Oracle FAQ Your Portal to the Oracle Knowledge Grid
HOME | ASK QUESTION | ADD INFO | SEARCH | E-MAIL US
 

Home -> Community -> Usenet -> comp.databases.theory -> Re: What databases have taught me

Re: What databases have taught me

From: <frebe73_at_gmail.com>
Date: 26 Jun 2006 13:01:49 -0700
Message-ID: <1151352109.645773.290210@m73g2000cwd.googlegroups.com>


> > The main problem in OO enterprise applications
> If you mean 'enterprise' la Java-PHB-buzzword, then the main problem
> is with believing in bullshit that silver-bullet dealers want to sell you.

I use the word "enterprise" just because I don't want anyone to get the impression that I am talking about FTP-clients, MP3-players etc here.

> > is the desire to
> > decouple SQL statements.
> To decouple them from what ? From the view code ? I wouldn't call this a
> problem.

Decoupling from the rest of the application.

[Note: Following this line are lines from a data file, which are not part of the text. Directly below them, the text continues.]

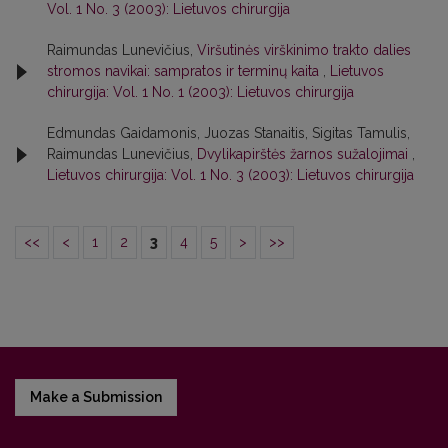
Vol. 1 No. 3 (2003): Lietuvos chirurgija
Raimundas Lunevičius,
Viršutinės virškinimo trakto dalies
stromos navikai: sampratos ir terminų kaita
,
Lietuvos
chirurgija: Vol. 1 No. 1 (2003): Lietuvos chirurgija
Edmundas Gaidamonis, Juozas Stanaitis, Sigitas Tamulis,
Raimundas Lunevičius,
Dvylikapirštės žarnos sužalojimai
,
Lietuvos chirurgija: Vol. 1 No. 3 (2003): Lietuvos chirurgija
<<
<
1
2
3
4
5
>
>>
Make a Submission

You can find many successful applications like osCommerce that put SQL code in the view code (PHP) with great success.

> > This causes code bloats. Bloated code are
> > harder to maintain.
> The problem with putting SQL statements everywhere in the code is that
> it causes duplications. And everyone should know why duplication is
> bad... Or do you advocate redundancy in the schema too ?-)

If you have two identical SQL statements it is a good idea to put it into a function, unless it is more trivial than actually calling the function (like update customer set lastname=? where customerid=?). But if you put non-identical trivial SQL statements everywhere, you don't cause any duplication, only less bloated code.

> > Another disadvantage is the fact that the number
> > SQL statements should be limited
> ???

For example, a common practice is to only have one update method which updates all columns, regardless if they need to be updated or not. The same practice can be seen with select statments, all columns are selected regardless if you actually need the value or not. You have similar problems with joining.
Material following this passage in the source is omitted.